His replacement, Rex Weyant, led a small contingent to Atlantic City to inspect the makeshift training facilities the team would encounter. Barrow wasn’t yet ready to travel and McCarthy had dropped a log on his foot in
Buffalo and couldn’t make the trip either. So the farm director, Weiss, went there along with Jackie Farrell, who ran the team’s speakers’ bureau; Charley McManus, the stadium manager; and Walter Owens, the head grounds-keeper. Owens would supervise conversion of Bader Field from football to baseball, but the bad weather allowed the Yanks only six outdoor sessions all spring, including games against the Phillies and Dodgers. The indoor practices were held in an armory, and the team stayed at the Hotel Senator. The following year, the Red Sox would join them and share the facility.

Apart from his log accident, McCarthy missed the first three weeks of the season with a gallbladder attack. Fletcher managed the club.

This was an almost unrecognizable Yankee team. Stirnweiss took over at second, Etten manned first, but there was Mike Milosevich and Crosetti sharing short, Metheny, Lindell, and Hersh Martin in the outfield, Oscar Grimes at third, Mike Garbark and Helmsley catching, and even oldsters like Paul Waner, forty-one, Johnny Cooney, forty-three, and Jim Turner, forty, getting action. Dickey had gone off to the navy.

The pitching was a little more recognizable, as Borowy, Bonham, and Donald made 74 starts. Rookie Walt “Monk” Dubiel, up from Newark, was 13–13.

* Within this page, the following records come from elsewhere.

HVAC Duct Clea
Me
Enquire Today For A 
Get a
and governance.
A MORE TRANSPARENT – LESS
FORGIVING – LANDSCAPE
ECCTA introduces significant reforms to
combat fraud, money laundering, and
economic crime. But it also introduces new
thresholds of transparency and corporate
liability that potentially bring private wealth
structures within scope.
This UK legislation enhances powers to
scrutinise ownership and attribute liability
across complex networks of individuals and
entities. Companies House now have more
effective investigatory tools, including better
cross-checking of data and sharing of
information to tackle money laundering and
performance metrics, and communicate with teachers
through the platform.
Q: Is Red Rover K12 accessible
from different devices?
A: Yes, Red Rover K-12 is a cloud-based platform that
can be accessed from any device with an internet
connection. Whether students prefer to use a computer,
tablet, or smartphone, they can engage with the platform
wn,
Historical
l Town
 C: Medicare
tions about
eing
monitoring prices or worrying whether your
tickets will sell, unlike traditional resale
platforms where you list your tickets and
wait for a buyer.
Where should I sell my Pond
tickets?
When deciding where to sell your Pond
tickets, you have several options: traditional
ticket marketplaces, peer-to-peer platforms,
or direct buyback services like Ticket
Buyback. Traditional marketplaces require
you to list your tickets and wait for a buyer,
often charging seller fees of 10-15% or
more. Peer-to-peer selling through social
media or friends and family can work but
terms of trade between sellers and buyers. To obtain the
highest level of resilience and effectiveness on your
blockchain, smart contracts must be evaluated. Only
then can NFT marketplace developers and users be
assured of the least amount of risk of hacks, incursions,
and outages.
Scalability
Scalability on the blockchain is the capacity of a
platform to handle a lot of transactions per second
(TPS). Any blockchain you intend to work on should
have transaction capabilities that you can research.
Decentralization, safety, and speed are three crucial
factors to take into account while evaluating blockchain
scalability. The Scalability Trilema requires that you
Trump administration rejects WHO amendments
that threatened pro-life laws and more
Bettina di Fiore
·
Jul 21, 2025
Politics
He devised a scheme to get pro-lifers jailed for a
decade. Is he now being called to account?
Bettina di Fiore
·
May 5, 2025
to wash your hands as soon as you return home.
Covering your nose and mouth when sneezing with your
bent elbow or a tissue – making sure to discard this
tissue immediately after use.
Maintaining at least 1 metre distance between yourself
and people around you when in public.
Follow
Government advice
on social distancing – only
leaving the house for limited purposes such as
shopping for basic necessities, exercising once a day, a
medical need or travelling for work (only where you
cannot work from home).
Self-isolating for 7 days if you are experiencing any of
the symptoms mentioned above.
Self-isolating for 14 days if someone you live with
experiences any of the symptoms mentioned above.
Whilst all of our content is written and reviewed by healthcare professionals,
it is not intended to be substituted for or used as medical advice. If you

On June 26, 1944, the Polo Grounds hosted a most unusual exhibition game: Yankees vs. Giants vs. Dodgers. A different team took the field each inning. The Yanks and Dodgers shared the visiting dugout. In the end, with a truly bizarre scoring system, the Dodgers won 5 to 1 to 0.
9
The most emotional part of the afternoon was a wonderful ovation for Dickey, now a naval lieutenant, who managed to be at the ballpark.

And Dickey lived up to his billing—an officer, gentleman, and ballplayer. A newspaper conducted a popularity poll to select a favorite all-time player, with each vote costing $25 to buy a war bond. Lou Gehrig won with 320 last-minute votes: Dickey had wired a pledge of $8,000 and cast all his 320 votes for his old pal.

The ’44 Yanks, a shadow of their former selves, still found themselves in first place for a week after Labor Day. On Friday, September 29, they were in Sportsman’s Park, St. Louis, trailing the Browns and Tigers by three games with four games left on the schedule. A “crowd” of 6,172 turned out for the biggest games in Browns history as Bonham and Borowy went down in a
doubleheader loss, 4–1 and 1–0, to eliminate the Yankees. The Browns won the only American League pennant in their history. (They moved to Baltimore in 1953.)

It was tough to lose to the Browns, and McCarthy saw no good side to it. To have won with his makeshift lineup would have been quite a feat, and certainly would have set aside his “push-button manager” knock. The Yanks finished third, six games out.

Chapter Nineteen

LARRY MACPHAIL BEGAN THINKING about buying the Yankees in March of 1944. They had been, in his mind, “available for the right price” ever since Ruppert’s death. He felt that ownership couldn’t go on forever under the arrangement in Ruppert’s will.

MacPhail was an unlikely man to own the Yankees. They were as conservative an organization as existed in sports, and the tone set by Barrow and McCarthy was all business: Give the fans a good team, and they will come. There would be no place for the flamboyance of a MacPhail, who was always thinking promotion.